:: Data provided

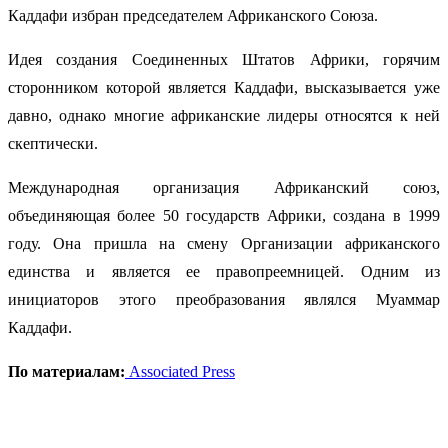
Каддафи избран председателем Африканского Союза.
Идея создания Соединенных Штатов Африки, горячим
сторонником которой является Каддафи, высказывается уже
давно, однако многие африканские лидеры относятся к ней
скептически.
Международная организация Африканский союз,
объединяющая более 50 государств Африки, создана в 1999
году. Она пришла на смену Организации африканского
единства и является ее правопреемницей. Одним из
инициаторов этого преобразования являлся Муаммар
Каддафи.
По материалам:
Associated Press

::::

--- The task ---
Leave the pictures aside and give every entry above again word for word.

--- Task response ---
Каддафи избран председателем Африканского Союза.
Идея создания Соединенных Штатов Африки, горячим
сторонником которой является Каддафи, высказывается уже
давно, однако многие африканские лидеры относятся к ней
скептически.
Международная организация Африканский союз,
объединяющая более 50 государств Африки, создана в 1999
году. Она пришла на смену Организации африканского
единства и является ее правопреемницей. Одним из
инициаторов этого преобразования являлся Муаммар
Каддафи.
По материалам:
Associated Press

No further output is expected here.